「シェイピング戦略」とは、多数の企業の提携によるグローバル・ネットワークを生かして、業界や市場を刷新すること。VISAのクレジットカード事業、グーグルの広告事業やフェイスブックのSNSなどが好例だ。この戦略は、壮大なアイデアを実現したい個人が用いることもできるという。仲間を動員し変革を推進するための、5つのポイントを紹介する。


 13歳の娘を交通事故で亡くしたことをきっかけに、キャンディス・ライトナーは1980年にMothers Against Drunk Driving (MADD:飲酒運転に反対する母の会)を設立した。教育や法制化を通じて飲酒運転と戦うためだ。そのわずか数年後、ライトナーとMADDは、飲酒の年齢制限を21歳に引き上げない州に罰則を課す連邦法の通過にきわめて重要な役割を果たした。

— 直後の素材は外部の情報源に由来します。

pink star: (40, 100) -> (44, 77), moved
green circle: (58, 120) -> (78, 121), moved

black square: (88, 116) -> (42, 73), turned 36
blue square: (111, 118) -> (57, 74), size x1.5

 マッキンゼー初の女性コンサルタントとして入社したバーバラ・ミントは、効果的な情報の伝達に苦心しているコンサルタントが多いことに気づいた。そこでミント式「ピラミッド原則 」を開発し、社内スタッフの文章の構造化を手助けした。マッキンゼー内で支持を得ると、他の企業へその枠組みを紹介した。以来、この手法はコンサルティング業界で広く定着している(邦訳は『考える技術・書く技術』ダイヤモンド社)。

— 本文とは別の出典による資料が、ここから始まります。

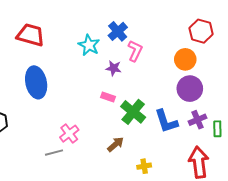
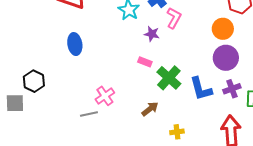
blue ellipse: (36, 82) -> (75, 44), size x0.7

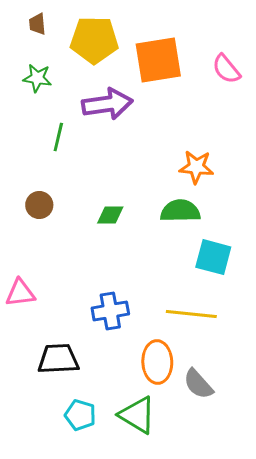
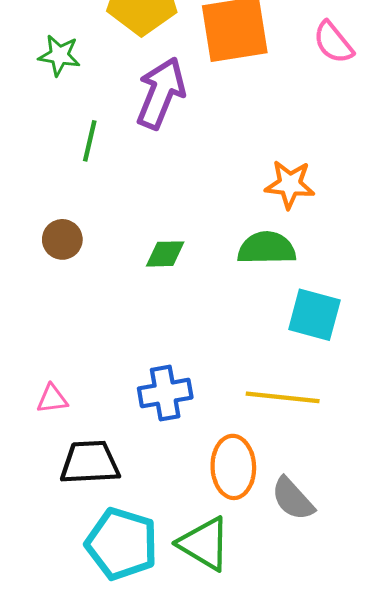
purple arrow: (107, 104) -> (161, 93), turned -60
pink triangle: (20, 293) -> (52, 399), moved, size x0.7
cyan pentagon: (80, 415) -> (122, 544), size x1.6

 ライトナーもミントも、最初は1つのビジョンを持った一個人にすぎなかったが、やがて自分が関心を向ける分野に大きな影響を与えるようになった。2008年のHBR論文「シェイピング戦略―無数のパートナーを呼び込んで業界を変革する」(邦訳は本誌2009年1月号)で筆者らは、一部の企業がビジネス・エコシステムの力を活用して、業界や市場そのものを変革していることを論じた。そしてわかったのは、個人が壮大なアイデアを(社会的便益のためであれ、仕事上の利益のためであれ)実現しようとする時にも、シェイピング戦略の教訓の一部を適用できるということだ。

1.魅力的な「シェイピング・ビュー」(展望)を描く
 支持者を動員するには、説得力のある将来展望を提示することが効果的だ。その最も有名な例は、マーティン・ルーサー・キング・ジュニアが1963年に行った「I have a dream(私には夢がある)」の演説だろう。公民権運動の指導者として評判を集めていたバプティスト派の牧師は、わずか17分で、人種差別のない世界を鮮やかに描いてみせた。それは支持者たちの心に火をつけ、そのような世界を実現するための行動に(そして、生命を危険にさらす行為までも)駆り立てた。

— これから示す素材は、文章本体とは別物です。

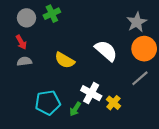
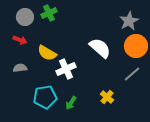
red arrow: (21, 42) -> (20, 40), turned -40
yellow semicircle: (65, 60) -> (47, 53), moved
gray semicircle: (24, 61) -> (20, 68), moved
white cross: (91, 93) -> (66, 69), moved, turned 36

 これほど劇的なスピーチである必要はないにせよ、ベンチャー事業を興そうとするならば、説得力のあるビジョンは重要だ。マーク・ベニオフは1999年にセールスフォース・ドットコムを立ち上げた時、自社のビジネスを売り込むためではなく、独自の将来展望を伝えるためにスピーチを利用し、支持者たちに展望への参加を呼びかけた。業界が激変を遂げることを聴衆に信じてもらうことで、その実現に投資してみようという気にさせたのだ。